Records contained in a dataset
☆ ☆ ☆
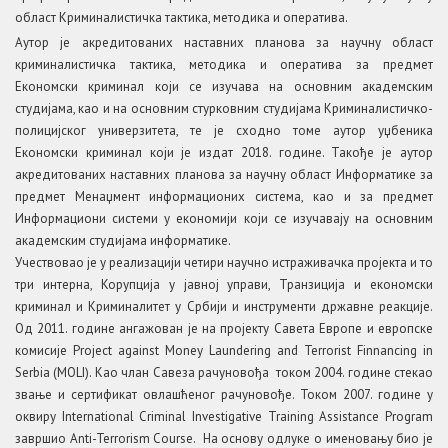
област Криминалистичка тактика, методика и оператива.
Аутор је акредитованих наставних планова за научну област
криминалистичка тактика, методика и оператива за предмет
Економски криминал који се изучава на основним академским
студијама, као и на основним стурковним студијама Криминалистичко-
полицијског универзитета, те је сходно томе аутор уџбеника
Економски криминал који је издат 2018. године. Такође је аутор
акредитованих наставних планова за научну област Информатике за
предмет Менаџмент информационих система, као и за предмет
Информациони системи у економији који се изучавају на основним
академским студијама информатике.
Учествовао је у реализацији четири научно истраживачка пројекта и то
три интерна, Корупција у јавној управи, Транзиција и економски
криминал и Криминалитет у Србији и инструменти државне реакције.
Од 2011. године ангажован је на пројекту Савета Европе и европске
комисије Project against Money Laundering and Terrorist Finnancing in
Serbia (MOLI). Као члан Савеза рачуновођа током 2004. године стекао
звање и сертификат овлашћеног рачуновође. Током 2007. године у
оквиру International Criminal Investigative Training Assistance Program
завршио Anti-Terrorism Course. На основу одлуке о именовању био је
☆ ☆ ☆
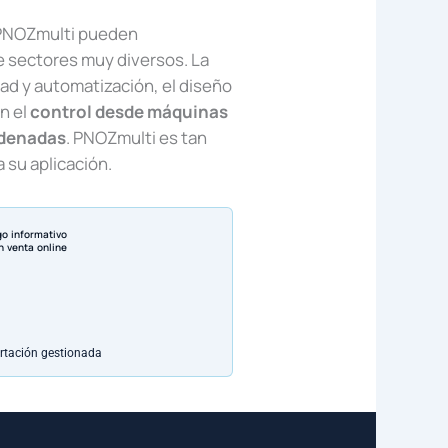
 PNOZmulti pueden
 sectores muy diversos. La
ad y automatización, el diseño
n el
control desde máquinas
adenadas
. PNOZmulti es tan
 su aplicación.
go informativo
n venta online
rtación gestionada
☆ ☆ ☆
WHAT IS REQUIRED: Retype the entries above exactly, but only from the line containing "su aplicación." through the line containing "rtación gestionada", both included.

TASK OUTPUT:
 su aplicación.
go informativo
n venta online
rtación gestionada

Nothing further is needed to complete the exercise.